В греческой культуре это отождествление являлось важным моментом человеческой жизни, но в то же время никогда не становилось полным, всегда имело в какой-то мере игровой характер. Одно из самых ярких проявлений этой способности — отношение человека к государству (полису) в греческой античности. С одной стороны, человек здесь не существует иначе, чем в качестве гражданина того или иного полиса (города-государства). В этом отношении можно признать, что понятия «человек» и «гражданин» (того или иного полиса) фактически отождествляются, на что и указывает знаменитое аристотелевское определение:

«Человек — это политическое животное». О том, насколько значимой для античного грека была его принадлежность к определенному государству, свидетельствует такая черта греческой культуры, как неустанная забота о сохранении и поддержании своеобразия каждого полиса (его самотождественности). Как отмечает Ю. В. Андреев, в каждом из этих крошечных государств «...различались вкусовые оттенки сортов вин или оливкового масла, по которым всегда можно было определить место их производства. Различались приемы мастеров, расписывавших столовую посуду, формы керамики, бронзовых изделий, терракотовой и мраморной скульптуры, архитектурные силуэты храмов и общественных зданий, нравы и обычаи обитателей каждого городка, их версии общегреческих мифов и преданий, чтимые ими божества, принятые ими конституционные акты и своды законов, местные календари, монеты, диалекты и даже начертание одних и тех же букв алфавита. Каждый полис упорно цеплялся за свои древние традиции, своих богов и свой государственный суверенитет, стремясь во что бы то ни стало сохранить свою неповторимую индивидуальность, то “лица необщее выражение”, которое позволяло различить его среди огромной “толпы” других почти таких же, как он, маленьких государств»[12].

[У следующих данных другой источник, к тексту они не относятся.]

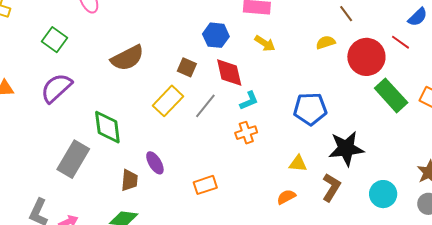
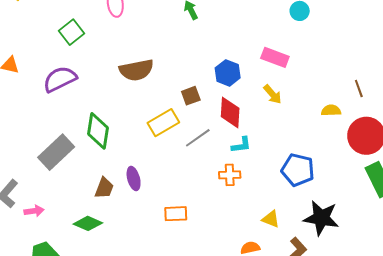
brown square: (187, 67) -> (191, 96), turned 30

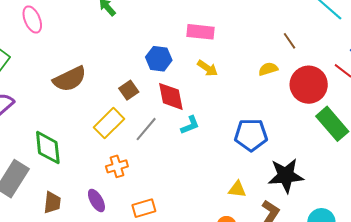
orange cross: (230, 175) -> (117, 166), moved
purple ellipse: (134, 178) -> (96, 200), moved
brown trapezoid: (104, 188) -> (52, 202), moved

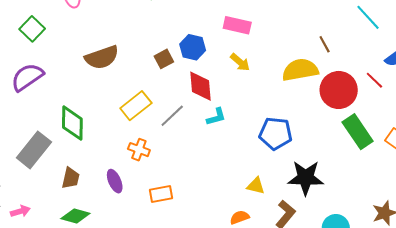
yellow semicircle: (268, 69) -> (300, 70), size x1.8
brown square: (129, 90) -> (164, 59), moved
orange cross: (117, 166) -> (139, 150), turned 30

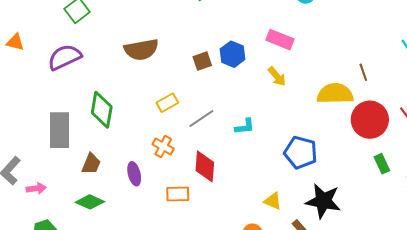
red diamond: (201, 86) -> (205, 166), moved
yellow rectangle: (136, 106) -> (167, 103), size x0.7
green rectangle: (358, 132) -> (382, 164), size x0.6
gray rectangle: (34, 150) -> (59, 130), turned -48

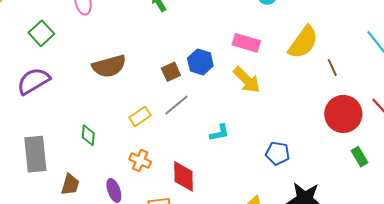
yellow arrow: (277, 76) -> (247, 80), size x1.4
yellow semicircle: (335, 94) -> (303, 42), moved, turned 132
green diamond: (102, 110) -> (88, 135), moved, size x0.6
gray line: (201, 118) -> (177, 105), moved
blue pentagon: (301, 152) -> (278, 153), size x0.7

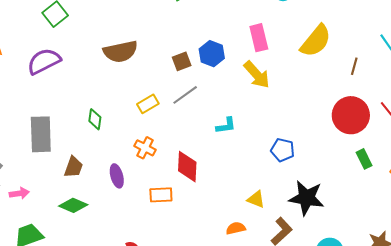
pink rectangle: (246, 43) -> (259, 38), turned 56
brown line: (332, 67) -> (354, 66), moved, turned 36

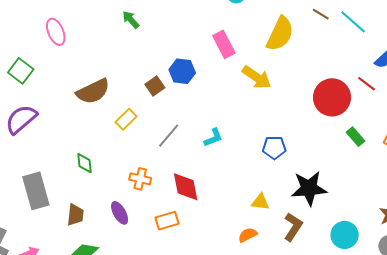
brown line: (354, 66) -> (321, 14), moved, turned -60
yellow arrow: (257, 75) -> (257, 77), moved
gray line: (185, 95) -> (169, 136), moved
yellow rectangle: (148, 104) -> (126, 119), moved

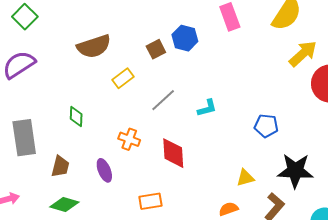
yellow arrow: (257, 77) -> (303, 54), moved, turned -84
yellow triangle: (260, 202) -> (245, 178), turned -30
orange rectangle: (167, 221) -> (150, 201), moved

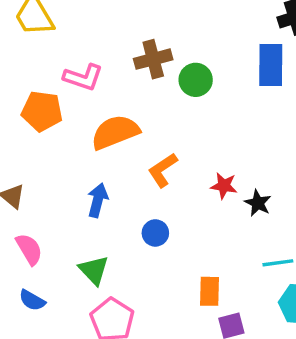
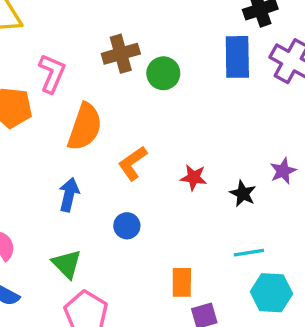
pink L-shape: (83, 77) -> (52, 73), turned -84
orange semicircle: (115, 132) -> (85, 127), turned 132
black star: (258, 203) -> (243, 194), moved

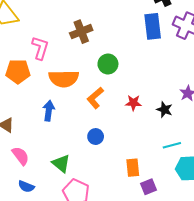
green circle: (163, 73) -> (108, 64), moved
orange semicircle: (85, 127) -> (64, 79), turned 76
blue arrow: (69, 195) -> (49, 111), moved

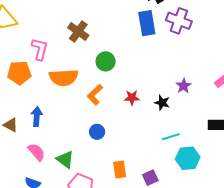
brown cross: (81, 32) -> (78, 32), turned -30
blue arrow: (49, 111) -> (37, 117), moved
pink semicircle: (20, 156) -> (37, 152), moved
orange rectangle: (133, 168) -> (120, 170), moved

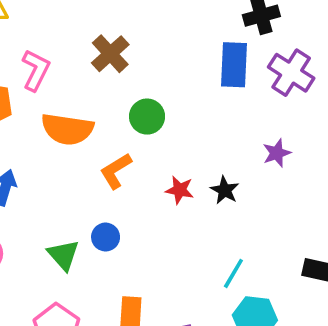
purple star: (184, 86) -> (277, 153), moved
black star: (162, 103) -> (225, 190), moved
cyan line: (171, 137) -> (233, 273), turned -54
green triangle: (65, 159) -> (63, 255), moved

«Сохранение неповторимой индивидуальности» полиса выступает здесь, по сути дела, средством сохранения человеком самого себя, своей индивидуальности, связываемой прежде всего со статусом гражданина. Я существую прежде всего как (афинянин, критянин, спартанец...) — вот основной мотив такого стремления к неповторимости. Однако это же стремление обнаруживает и невозможность полного отождествления, обнаруживает ту свободу по отношению к понятию («афинянин», «критянин» и т. д.), о которой было упомянуто выше. Это отождествление человека с полисом не является полным прежде всего потому, что человек здесь всегда нечто большее, нежели гражданин того или иного государства, он сам признает свою принадлежность к последнему и, таким образом, отличает себя от него. На этом неуловимом отличии, собственно, и держится удивительная общность греческой полисной культуры, которая, в свою очередь, четко отличает себя от варварского мира, окружающего ее со всех сторон. Принцип «единства в многообразии» (Ю. В. Андреев), определяющий эту общность, наглядно демонстрирует характер связи категорий тождества и различия в рамках греческой мысли: тождество (принадлежность к полису) существует только в контексте инаковости, различия (человек принадлежит к данному полису именно потому, что может принадлежать и к другому). Эллинский мир, в отличие от варварского, как раз и объединяет тех, кто может быть гражданином того или иного полиса, иными словами, кто рассматривает гражданство (принадлежность) как дело своей свободы.

  • [1] Цит. по: Антология мировой философии. Т. 1, ч. 1. С. 275.
  • [2] Цит. но: Там же. С. 295.
  • [3] Цит. по: Там же. С. 296.
  • [4] Платон. Федон, Пир, Федр, Парменид. С. 327.
  • [5] Андреев Ю. В. Цена свободы и гармонии. СПб., 1999. С. 212.
  • [6] «Там же. С. 213.
  • [7] Андреев Ю. В. Цена свободы и гармонии. С. 214.
  • [8] Аверинцев С. С. Античная риторика и судьбы античного рационализма //Аверинцев С. С. Образ античности. СПб., 2004. С. 18.
  • [9] Платон. Федон, Пир, Федр, Парменид. С. 21.
  • [10] Платон. Диалоги. М., 1998. С. 237-238.
  • [11] Там же. С. 240.
  • [12] Андреев Ю. В. Цена свободы и гармонии. С. 85.